When i start my next muscle gaining phase (dont want to call it bulking) i am going to follow an upper and lower body split, 1 set to failure per exercise and training every other day.

Which of these would be a better layout in your opinions for max gains, here are 2 example upper days...

1. rest pause sets

decline bench

clean and press

dips

deadlift

pull ups

drop sets

incline dumbel press

lateral raise

skullcrushers

bent over row

bent lateral raise

2. decline bench RP (rest pause)

incline dumbel press DS (drop set)

clean and press RP

lateral raise DS

dips RP

skullcrushers DS

deadlift RP

bent over row DS

pull ups RP

bent lateral raise DS


----------



## liamhutch (Mar 25, 2008)

dont want advice on other routines, cheers


----------



## liamhutch (Mar 25, 2008)

bumpppp


----------



## stavmangr (Nov 25, 2008)

1 Why dont you do week 1 workout 1 and week 2 workout 2?

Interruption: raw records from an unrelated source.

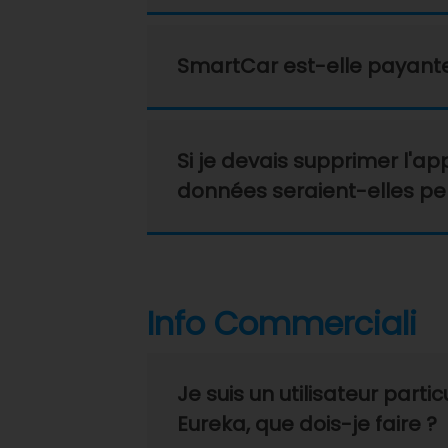
SmartCar est-elle payante ?
Si je devais supprimer l'ap
données seraient-elles pe
Info Commerciali
Je suis un utilisateur parti
Eureka, que dois-je faire ?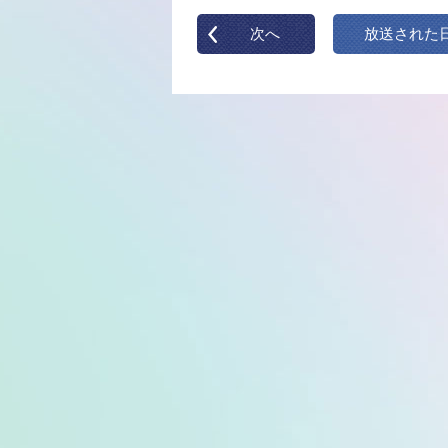
次へ
放送された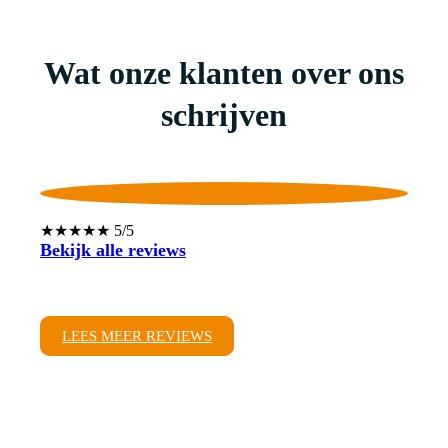
Wat onze klanten over ons
schrijven
★★★★★ 5/5
Bekijk alle reviews
LEES MEER REVIEWS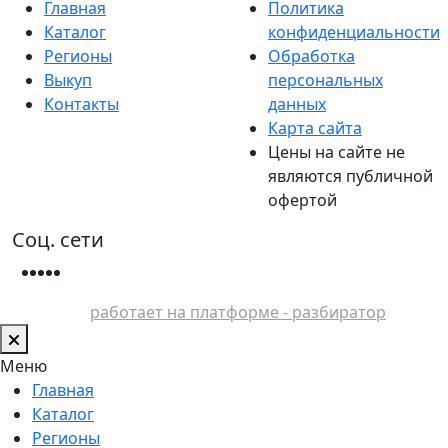
Главная
Политика
Каталог
конфиденциальности
Регионы
Обработка
Выкуп
персональных
Контакты
данных
Карта сайта
Цены на сайте не
являются публичной
офертой
Соц. сети
работает на платформе - разбиратор
Меню
Главная
Каталог
Регионы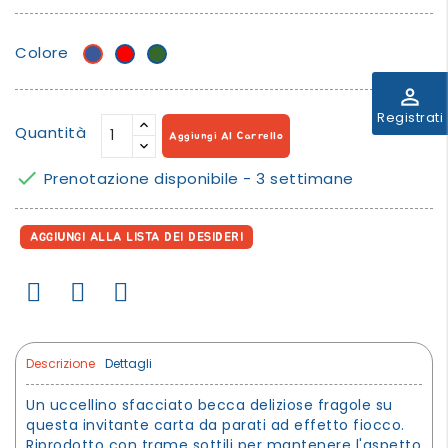
Colore
Blu
Rosso
Verde
perm_identity
Registrati
Quantità
Aggiungi Al Carrello

Prenotazione disponibile - 3 settimane
AGGIUNGI ALLA LISTA DEI DESIDERI
Descrizione
Dettagli
Un uccellino sfacciato becca deliziose fragole su
questa invitante carta da parati ad effetto fiocco.
Riprodotto con trame sottili per mantenere l'aspetto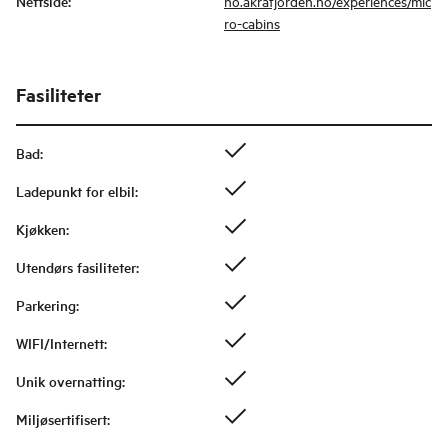
Nettside
:
no.akrafjorden.no/experiences/mic
ro-cabins
Fasiliteter
Bad
:
Ladepunkt for elbil
:
Kjøkken
:
Utendørs fasiliteter
:
Parkering
:
WIFI/Internett
:
Unik overnatting
:
Miljøsertifisert
: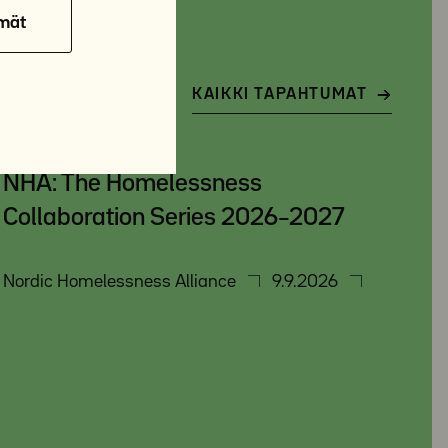
mät
KAIKKI TAPAHTUMAT
NHA: The Homelessness
Collaboration Series 2026–2027
Nordic Homelessness Alliance
9.9.2026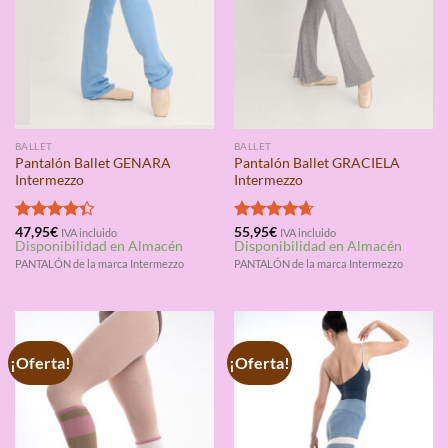
BALLET
BALLET
Pantalón Ballet GENARA
Pantalón Ballet GRACIELA
Intermezzo
Intermezzo
Valorado
47,95
€
Valorado
55,95
€
IVA incluido
IVA incluido
Disponibilidad en Almacén
Disponibilidad en Almacén
con
4.33
con
4.67
de 5
de 5
PANTALÓN de la marca Intermezzo
PANTALÓN de la marca Intermezzo
¡Oferta!
¡Oferta!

2 Is that all your upper body routine?youre missing eg bis

3 Ive found hard to lift max in a day 0f 2 big muscles group training,you lift your max on bench press but later on can you lift max for your back? like deads or bar rows??

4 Drop sets and rest pause sets are excellent for muscle growth but IMO are good for 2 months more than that you get joints pain,injuries and possible ovetraining,you need after 2 months to go back to straight sets with reps 10-15 and then back to drop sets.

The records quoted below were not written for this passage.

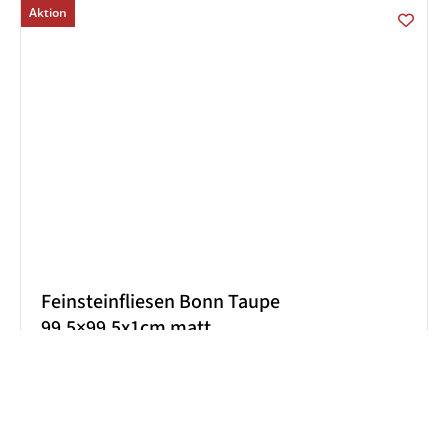
Aktion
Feinsteinfliesen Bonn Taupe
99,5×99,5x1cm matt
22,90
€
/ m²
Lieferzeit:
2-3 Werktage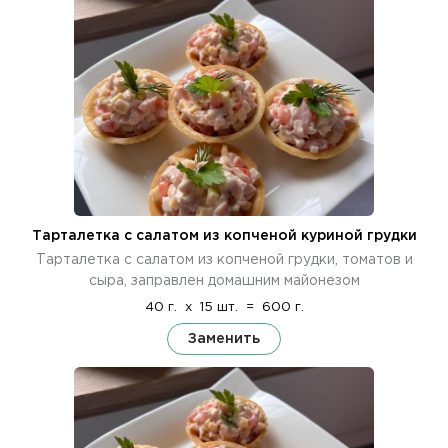
Тарталетка с салатом из копченой куриной грудки
Тарталетка с салатом из копченой грудки, томатов и
сыра, заправлен домашним майонезом
40 г.
x
15 шт.
=
600 г.
Заменить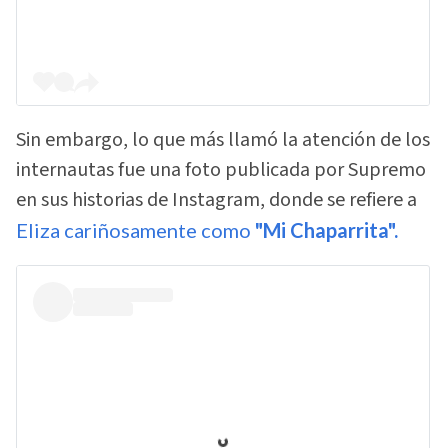
Sin embargo, lo que más llamó la atención de los
internautas fue una foto publicada por Supremo
en sus historias de Instagram, donde se refiere a
Eliza cariñosamente como
"Mi Chaparrita".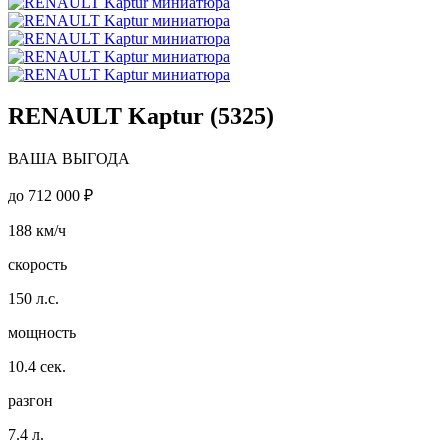
RENAULT Kaptur (5325)
ВАША ВЫГОДА
до
712 000 ₽
188
км/ч
скорость
150
л.с.
мощность
10.4
сек.
разгон
7.4
л.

5 Im not a fun of upperdown body splits too many muscles groups too many exercises to do.IMO this split is good if you do another sport and use weights as a complimentary training.


----------



## Growing Lad (Feb 14, 2009)

Upper

Bench 4 x 6-8

Bent over row 4 x 6-8

Military press 3 x 8

Chin/pulldown 3 x 8

Bicep exercise 2 x 8

Tricep exercise 2 x 8

Lower

Squat 5 x 5

Sldl 5 x 5

legpress 3 x 10

calve exercise 3 x 10

remember your hitting each muscle group 2 x week so dont need a massive volume each workout. keep intensity high and add weight each week and its simple :thumbup1:


----------



## martin brown (Dec 31, 2008)

liamhutch said:


> When i start my next muscle gaining phase (dont want to call it bulking) i am going to follow an upper and lower body split, 1 set to failure per exercise and training every other day.
> 
> Which of these would be a better layout in your opinions for max gains, here are 2 example upper days...
> 
> ...


Neither are great TBH. growing lad is right - his routine looks alot more solid.

You should order exercises with highest skill first, then largest moves with largest muscle groups down to isolation or machines last.

I really dont think clean and press is a very good exercise for drop sets or rest pause. I know you don't want advice on other routines but you need it by the looks of things.

M


----------



## liamhutch (Mar 25, 2008)

Hmm i know the example i gave is similar to one of Cons routines he wrote down and the explanations he gave seemed pretty sound and it works well for him.

What i couldnt decide on was doing all the rest pauses together then going other each body part again with drop sets (more for pump/blood volume which does aid muscle gains), or, keeping musce groups together as in the 2nd example


----------



## liamhutch (Mar 25, 2008)

stavmangr said:


> 1 Why dont you do week 1 workout 1 and week 2 workout 2?
> 
> *this could be a good idea unless i get an explanation from someone saying one is better thasn the other*
> 
> ...


*And in my opinion this routine is best for most mass gains at my stage *  * I enjoy training parts together and hate doing any more than 2 exercises for 1 body part (except legs or back), feels pointless for me.*

*Thanks for your time though mate.*


----------



## tiptoe (Jun 22, 2007)

hi mate this is what I am trying at the minute. Can't tell you how well it is gonna work cos I have only just started it this week. I have been reading all my Mike Mentzer books and decided to give this a try. Might not be as often training as you are after as is only training twice a week but I want to see what my gains are like with more recover. Here is what I am trying. Each rep is done in the heavy duty style 4 up 2 second contraction 4 seconds down. Each week I will try a different intensity technique eg static hold rest pause negatives ect on a different exercise each week. if no intensity technique is used then will be just 1 set to failure.

Monday

incline hammer press

upright rows

dips

calve raises

Thursday

leg press

deads

rev grip pulldowns

hammer curls

Every now and then I will drop dips or curls as my arms grow easy like yourself


----------



## Growing Lad (Feb 14, 2009)

iv been having great gains on my upper lower split ever since i stopped trying to emulate pro's routines!

seriously getting the pump and all that rubbish is BS, lift heavy **** weights in a progressive manner and be consistant with nutrition training and rest and you'll grow. forget all the drop sets and aim to get stronger.

just try the routine i put out for a month, the worst that happens is youve lost a month, but maybe you'll find that youl get stronger and progress more than ever.... (you will  )


----------



## liamhutch (Mar 25, 2008)

your routine does look good mate. If i were gona try it though i would replace the bicep and tricep exercises with deads and decline bench and change flat bench for an incline movement.

You reckon its best just doing straight sets to failure and leaving out intensity techniques such as rest pauses?


----------